Ken-Tye Yong is a Professor in the School of Biomedical Engineering and he also serves as the Associate Dean for External Engagement in the Faculty of Engineering at University of Sydney.

Ken-Tye earned his PhD in Chemical and Biological Engineering from State University of New York at Buffalo, USA. During his postdoctoral training at the Institute of Lasers, Photonics and Biophotonics at SUNY Buffalo, he worked extensively on synthesis and applications of nanomaterials. Prior to be an academic staff at Nanyang Technological University, he was a Samuel Stroum AACR research fellow, studying nanomedicine field where he engineered multimodal nanoprobes for pancreatic cancer detection and targeted gene and drug delivery therapy. Ken-Tye Yong was previously the Provost’s Chair in Electrical and Electronic Engineering, the Director of the Centre of Bio-Devices and Signal Analysis, and Program Director of Nanoelectronics Centre of Excellence at the Nanyang Technological University (NTU).

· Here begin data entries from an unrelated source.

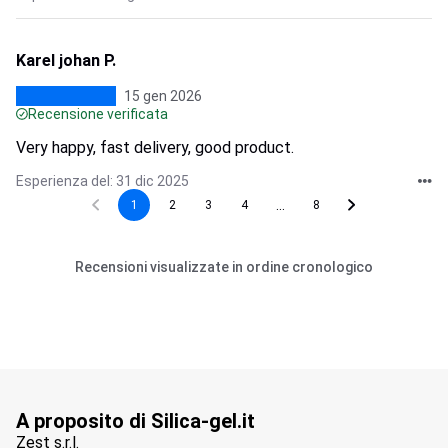
Karel johan P.
15 gen 2026
Recensione verificata
Very happy, fast delivery, good product.
Esperienza del: 31 dic 2025
...
1
2
3
4
8
Recensioni visualizzate in ordine cronologico
A proposito di Silica-gel.it
Zest s.r.l.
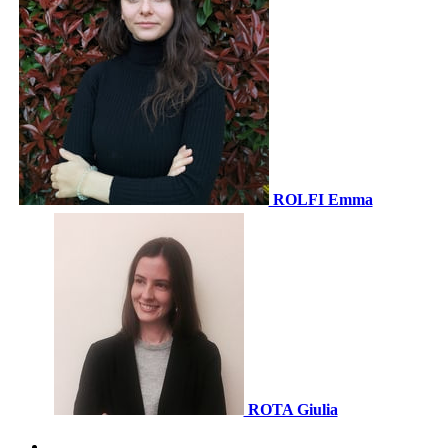
ROLFI Emma
ROTA Giulia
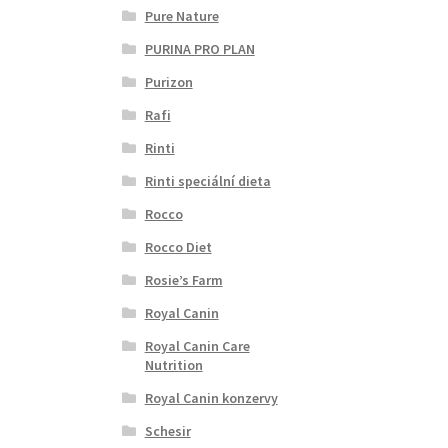
Pure Nature
PURINA PRO PLAN
Purizon
Rafi
Rinti
Rinti speciální dieta
Rocco
Rocco Diet
Rosie’s Farm
Royal Canin
Royal Canin Care
Nutrition
Royal Canin konzervy
Schesir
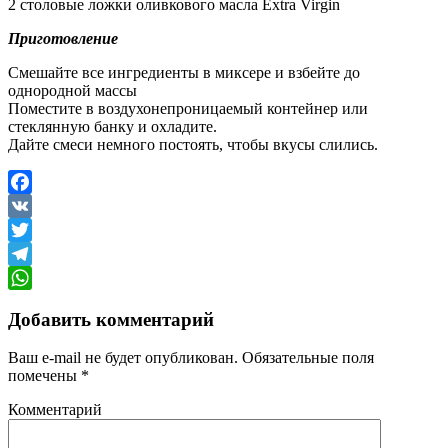
2 столовые ложки оливкового масла Extra Virgin
Приготовление
Смешайте все ингредиенты в миксере и взбейте до
однородной массы
Поместите в воздухонепроницаемый контейнер или
стеклянную банку и охладите.
Дайте смеси немного постоять, чтобы вкусы слились.
Facebook
VK
Twitter
Telegram
WhatsApp
Добавить комментарий
Ваш e-mail не будет опубликован.
Обязательные поля
помечены
*
Комментарий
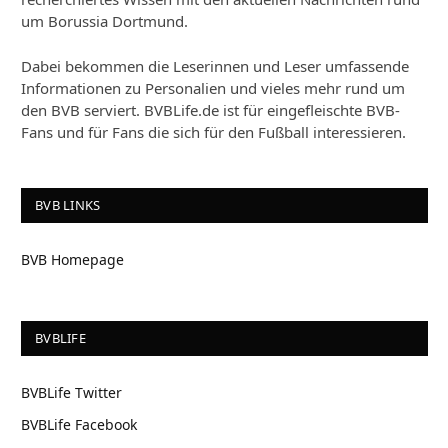
um Borussia Dortmund.
Dabei bekommen die Leserinnen und Leser umfassende
Informationen zu Personalien und vieles mehr rund um
den BVB serviert. BVBLife.de ist für eingefleischte BVB-
Fans und für Fans die sich für den Fußball interessieren.
BVB LINKS
BVB Homepage
BVBLIFE
BVBLife Twitter
BVBLife Facebook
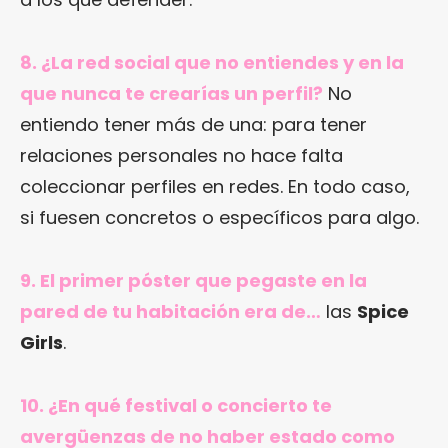
8. ¿La red social que no entiendes y en la
que nunca te crearías un perfil?
No
entiendo tener más de una: para tener
relaciones personales no hace falta
coleccionar perfiles en redes. En todo caso,
si fuesen concretos o específicos para algo.
9. El primer póster que pegaste en la
pared de tu habitación era de…
las
Spice
Girls
.
10. ¿En qué festival o concierto te
avergüenzas de no haber estado como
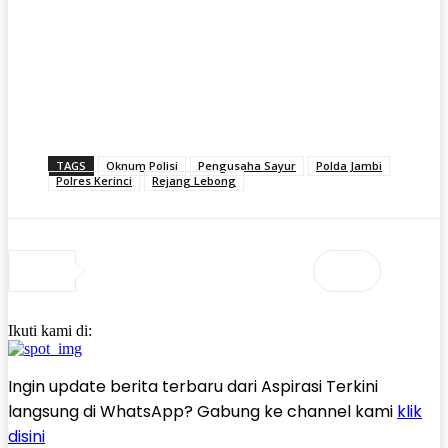
TAGS
Oknum Polisi
Pengusaha Sayur
Polda Jambi
Polres Kerinci
Rejang Lebong
Ikuti kami di:
Ingin update berita terbaru dari Aspirasi Terkini
langsung di WhatsApp? Gabung ke channel kami
klik
disini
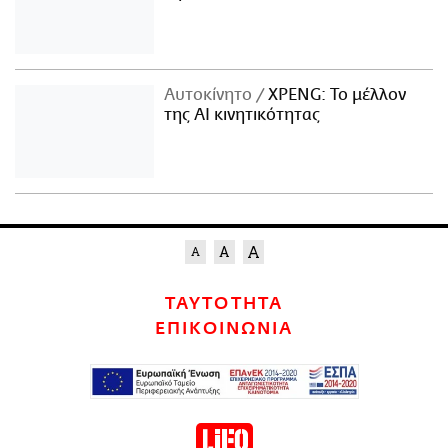
Αυτοκίνητο
XPENG: Το μέλλον
της AI κινητικότητας
ΤΑΥΤΟΤΗΤΑ
ΕΠΙΚΟΙΝΩΝΙΑ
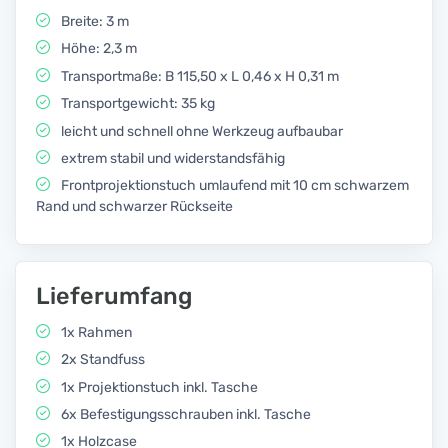
Breite: 3 m
Höhe: 2,3 m
Transportmaße: B 115,50 x L 0,46 x H 0,31 m
Transportgewicht: 35 kg
leicht und schnell ohne Werkzeug aufbaubar
extrem stabil und widerstandsfähig
Frontprojektionstuch umlaufend mit 10 cm schwarzem
Rand und schwarzer Rückseite
Lieferumfang
1x Rahmen
2x Standfuss
1x Projektionstuch inkl. Tasche
6x Befestigungsschrauben inkl. Tasche
1x Holzcase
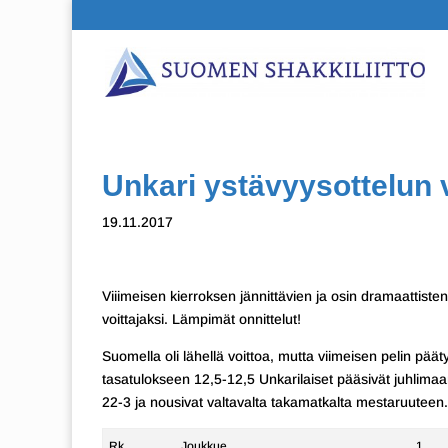
Unkari ystävyysottelun v
19.11.2017
Viiimeisen kierroksen jännittävien ja osin dramaattiste
voittajaksi. Lämpimät onnittelut!
Suomella oli lähellä voittoa, mutta viimeisen pelin pää
tasatulokseen 12,5-12,5 Unkarilaiset pääsivät juhlimaa
22-3 ja nousivat valtavalta takamatkalta mestaruuteen.
Rk.
Joukkue
1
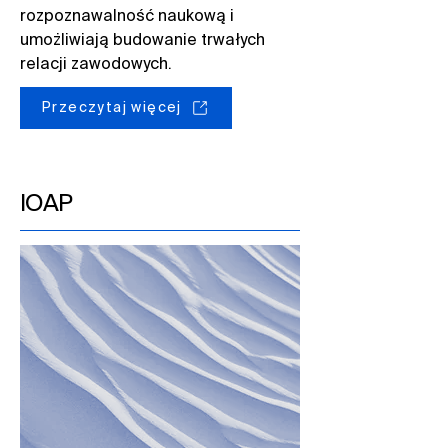
rozpoznawalność naukową i
umożliwiają budowanie trwałych
relacji zawodowych.​
Przeczytaj więcej
IOAP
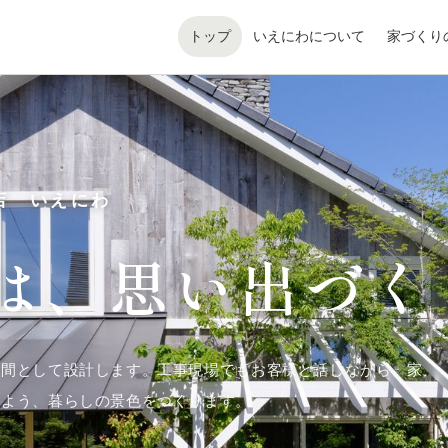
トップ
いえにわについて
家づくり
店 いえにわ
は、
思い出づく
空間として設計します。工事現場でもお客様と話しながら、家
るよう、暮らしの景色をつくります。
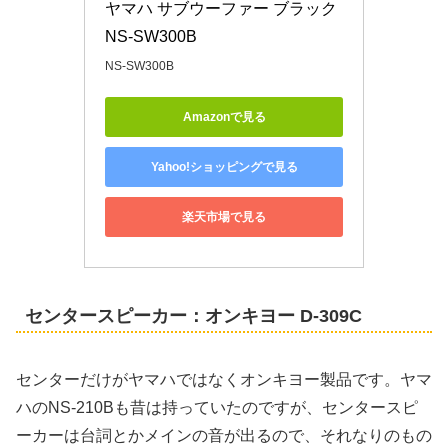
ヤマハ サブウーファー ブラック 
NS-SW300B
NS-SW300B
Amazonで見る
Yahoo!ショッピングで見る
楽天市場で見る
センタースピーカー：オンキヨー D-309C
センターだけがヤマハではなくオンキヨー製品です。ヤマ
ハのNS-210Bも昔は持っていたのですが、センタースピ
ーカーは台詞とかメインの音が出るので、それなりのもの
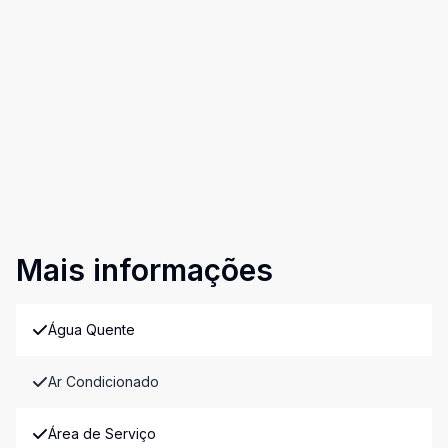
Mais informações
Água Quente
Ar Condicionado
Área de Serviço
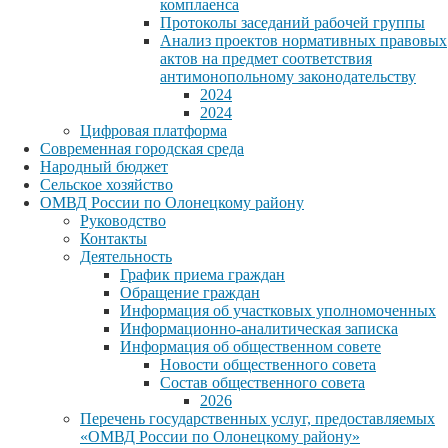
комплаенса
Протоколы заседаний рабочей группы
Анализ проектов нормативных правовых
актов на предмет соответствия
антимонопольному законодательству
2024
2024
Цифровая платформа
Современная городская среда
Народный бюджет
Сельское хозяйство
ОМВД России по Олонецкому району
Руководство
Контакты
Деятельность
График приема граждан
Обращение граждан
Информация об участковых уполномоченных
Информационно-аналитическая записка
Информация об общественном совете
Новости общественного совета
Состав общественного совета
2026
Перечень государственных услуг, предоставляемых
«ОМВД России по Олонецкому району»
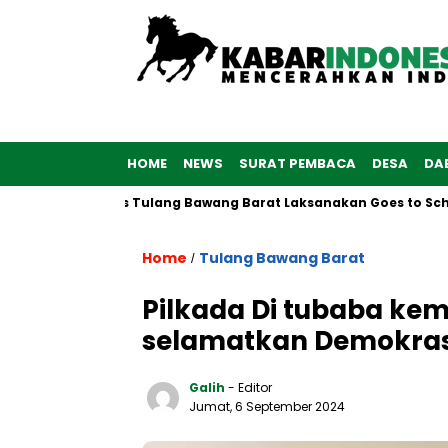
HOME
NEWS
SURAT PEMBACA
DESA
DA
Polwan Polres Tulang Bawang Barat Laksanakan Goes to School
Home
Tulang Bawang Barat
/
Pilkada Di tubaba kem
selamatkan Demokrasi
Galih
- Editor
Jumat, 6 September 2024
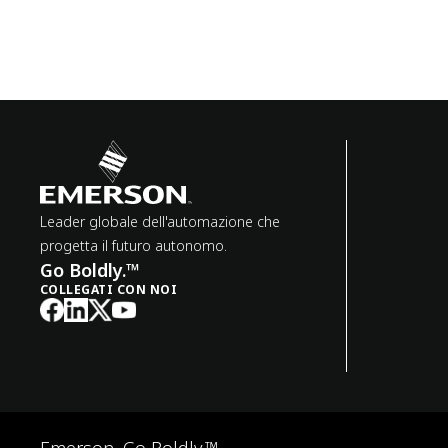
Leader globale dell'automazione che
progetta il futuro autonomo.
Go Boldly.™
COLLEGATI CON NOI
Emerson. Go Boldly.™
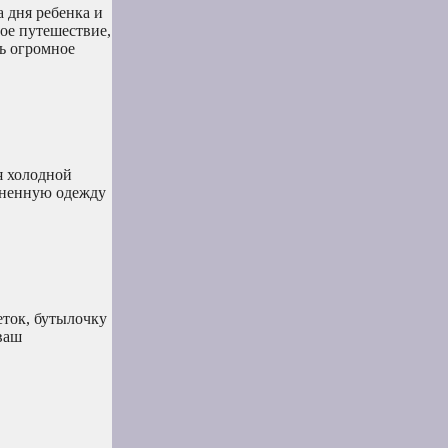
 дня ребенка и
ое путешествие,
ть огромное
я холодной
язненную одежду
еток, бутылочку
ваш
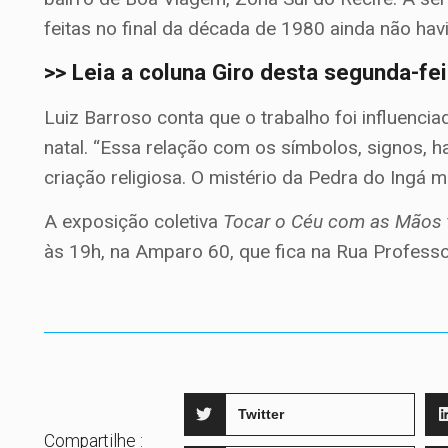
feitas no final da década de 1980 ainda não havi
>> Leia a coluna Giro desta segunda-fe
Luiz Barroso conta que o trabalho foi influenci
natal. “Essa relação com os símbolos, signos, 
criação religiosa. O mistério da Pedra do Ingá me
A exposição coletiva
Tocar o Céu com as Mãos
às 19h, na Amparo 60, que fica na Rua Profess
Twitter
Compartilhe :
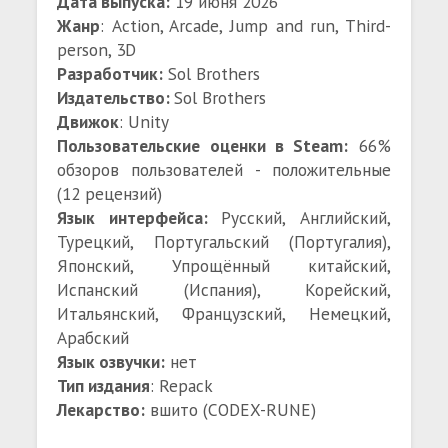
Дата выпуска:
19 июня 2026
Жанр
: Action, Arcade, Jump and run, Third-
person, 3D
Разработчик:
Sol Brothers
Издательство:
Sol Brothers
Движок
: Unity
Пользовательские оценки в Steam:
66%
обзоров пользователей - положительные
(12 рецензий)
Язык интерфейса:
Русский, Английский,
Турецкий, Португальский (Португалия),
Японский, Упрощённый китайский,
Испанский (Испания), Корейский,
Итальянский, Французский, Немецкий,
Арабский
Язык озвучки:
нет
Тип издания
: Repack
Лекарство:
вшито (CODEX-RUNE)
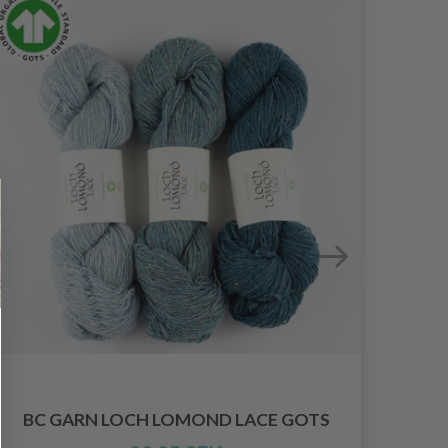
BC GARN LOCH LOMOND LACE GOTS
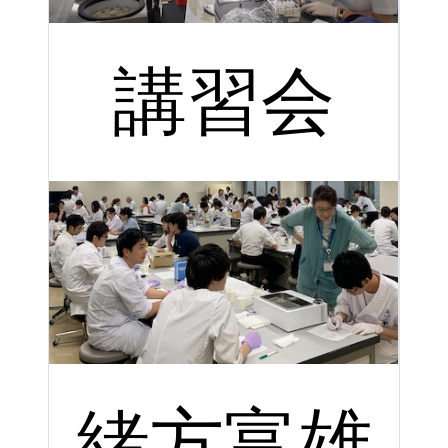
講習会
緒方富雄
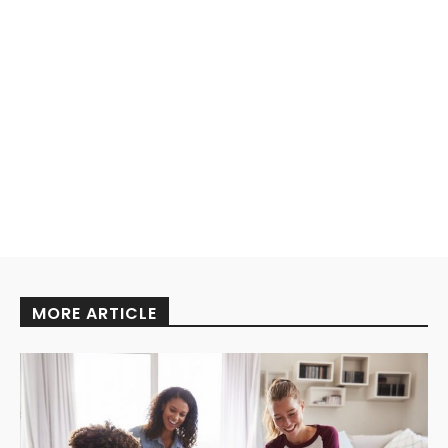
MORE ARTICLE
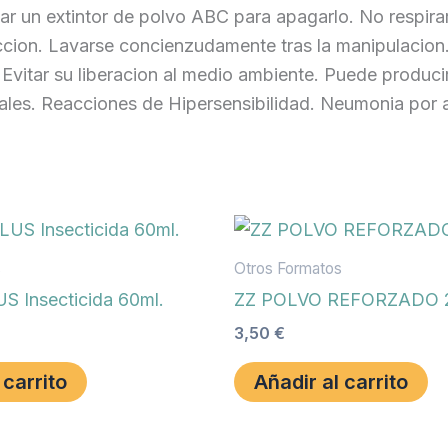
izar un extintor de polvo ABC para apagarlo. No respira
eccion. Lavarse concienzudamente tras la manipulacion
Evitar su liberacion al medio ambiente. Puede producir: 
cales. Reacciones de Hipersensibilidad. Neumonia por 
s
Otros Formatos
S Insecticida 60ml.
ZZ POLVO REFORZADO 2
3,50
€
 carrito
Añadir al carrito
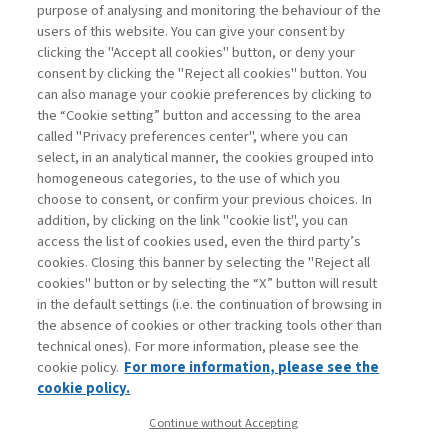
purpose of analysing and monitoring the behaviour of the
users of this website. You can give your consent by
clicking the "Accept all cookies" button, or deny your
consent by clicking the "Reject all cookies" button. You
La consultazione dei libri è riservata esclusivamente
can also manage your cookie preferences by clicking to
agli abbonati Premium
the “Cookie setting” button and accessing to the area
called "Privacy preferences center", where you can
Accedi
Per registrati
Per abbonati
Legenda:
select, in an analytical manner, the cookies grouped into
homogeneous categories, to the use of which you
choose to consent, or confirm your previous choices. In
addition, by clicking on the link "cookie list", you can
access the list of cookies used, even the third party’s
cookies. Closing this banner by selecting the "Reject all
cookies" button or by selecting the “X” button will result
in the default settings (i.e. the continuation of browsing in
Contatti
the absence of cookies or other tracking tools other than
Abbonamenti
technical ones). For more information, please see the
Archivio rubriche
cookie policy.
For more information, please see the
Privacy
cookie policy.
Cookie policy
Continue without Accepting
Whistleblowing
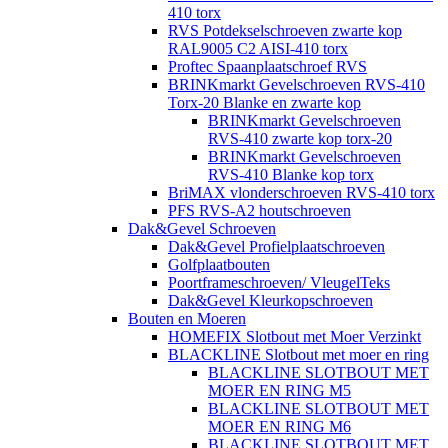
410 torx
RVS Potdekselschroeven zwarte kop
RAL9005 C2 AISI-410 torx
Proftec Spaanplaatschroef RVS
BRINKmarkt Gevelschroeven RVS-410
Torx-20 Blanke en zwarte kop
BRINKmarkt Gevelschroeven
RVS-410 zwarte kop torx-20
BRINKmarkt Gevelschroeven
RVS-410 Blanke kop torx
BriMAX vlonderschroeven RVS-410 torx
PFS RVS-A2 houtschroeven
Dak&Gevel Schroeven
Dak&Gevel Profielplaatschroeven
Golfplaatbouten
Poortframeschroeven/ VleugelTeks
Dak&Gevel Kleurkopschroeven
Bouten en Moeren
HOMEFIX Slotbout met Moer Verzinkt
BLACKLINE Slotbout met moer en ring
BLACKLINE SLOTBOUT MET
MOER EN RING M5
BLACKLINE SLOTBOUT MET
MOER EN RING M6
BLACKLINE SLOTBOUT MET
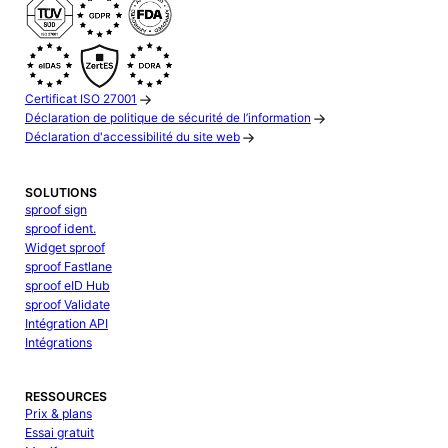
Certificat ISO 27001
Déclaration de politique de sécurité de l’information
Déclaration d'accessibilité du site web
SOLUTIONS
sproof sign
sproof ident.
Widget sproof
sproof Fastlane
sproof eID Hub
sproof Validate
Intégration API
Intégrations
RESSOURCES
Prix & plans
Essai gratuit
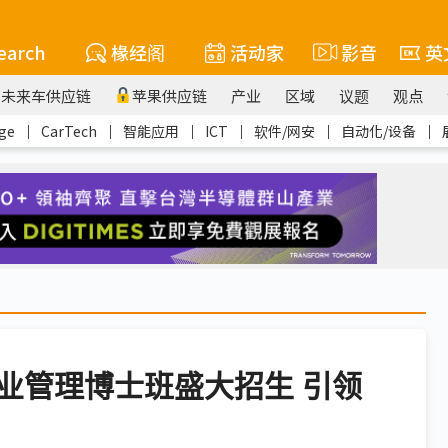
earch
椽经阁
活动家
影音
英
未来车供应链
苹果供应链
产业
区域
议题
观点
ge
｜
CarTech
｜
智能应用
｜
ICT
｜
软件/网安
｜
自动化/设备
｜
业管理博士班盛大招生 引领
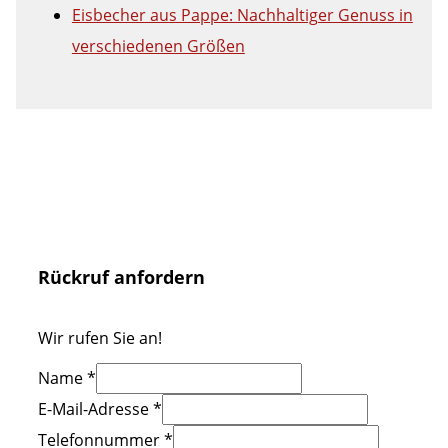
Eisbecher aus Pappe: Nachhaltiger Genuss in
verschiedenen Größen
Rückruf anfordern
Wir rufen Sie an!
Name
*
E-Mail-Adresse
*
Telefonnummer
*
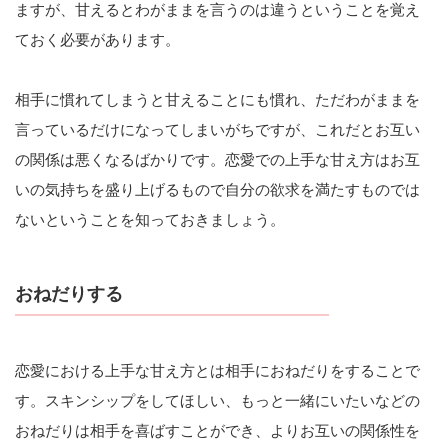
ますが、甘えるとわがままを言うのは違うということを覚え
ておく必要があります。
相手に慣れてしまうと甘えることにも慣れ、ただわがままを
言っているだけになってしまいがちですが、これだとお互い
の関係は悪くなるばかりです。恋愛での上手な甘え方はお互
いの気持ちを盛り上げるもので自分の欲求を満たすものでは
ないということを知っておきましょう。
おねだりする
恋愛における上手な甘え方とは相手におねだりをすることで
す。スキンシップをしてほしい、もっと一緒にいたいなどの
おねだりは相手を喜ばすことができ、よりお互いの関係性を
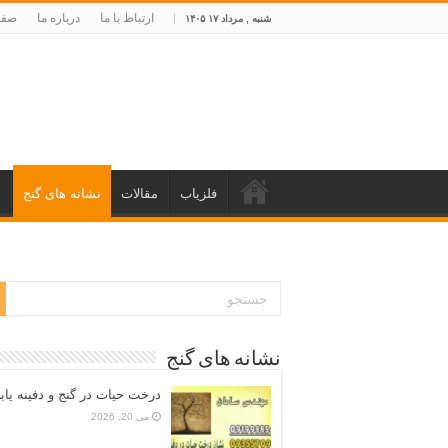
ارتباط با ما
درباره ما
صفح
شنبه , مرداد ۱۷ ۱۴۰۵
فلزیاب
مقالات
نشانه های گنج
د
نشانه های گنج
درخت حیات در گنج و دفینه یاب
می 20, 2026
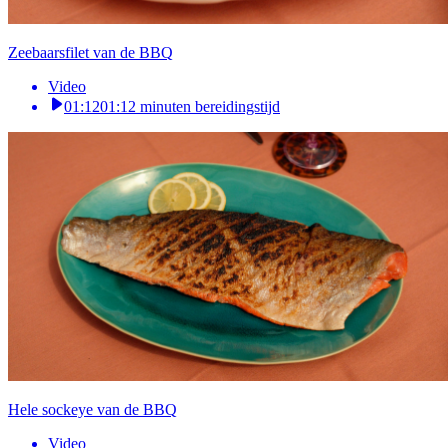
Zeebaarsfilet van de BBQ
Video
01:12
01:12 minuten bereidingstijd
Hele sockeye van de BBQ
Video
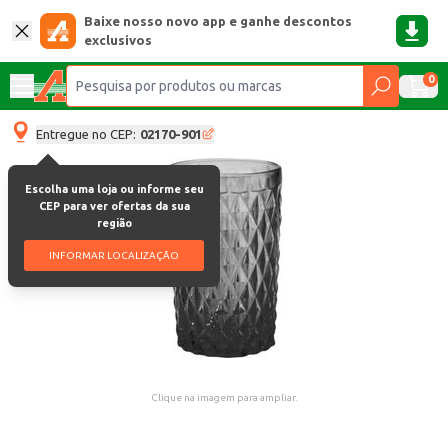
Baixe nosso novo app e ganhe descontos
exclusivos
0
Entregue no CEP:
02170-901
Escolha uma loja ou informe seu
CEP para ver ofertas da sua
região
INFORMAR LOCALIZAÇÃO
Clique na imagem para ampliar.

Ken-Tye is the recipient of a few internationally recognized prizes and awards such as 2017 Beilby Medal and Prize for his research work in using quantum dots and metal nanoparticles for nanomedicine, 2018 Rosenhain Medal and Prize for his pioneering work in applying TENG devices, 2D materials, and AIE nanoparticles for biophotonics, and 2018 Distinguished Lecturer Award from the IEEE Photonics Society. The first Beilby Medal and Rosenhain Medal awards were made in 1930 and 1951, respectively. The Beilby Medal and Prize is awarded annually to a scientist or engineer for work that has exceptional practical significance in chemical engineering, applied materials science, energy efficiency or a related field. The Rosenhain Medal and Prize is presented in recognition of distinguished achievement in any branch of materials science, with preference given to nominees in their early career. Ken-Tye is the first person to receive Beilby Medal Prize from an Asian University and the second Asian scientist to receive Rosenhain Medal.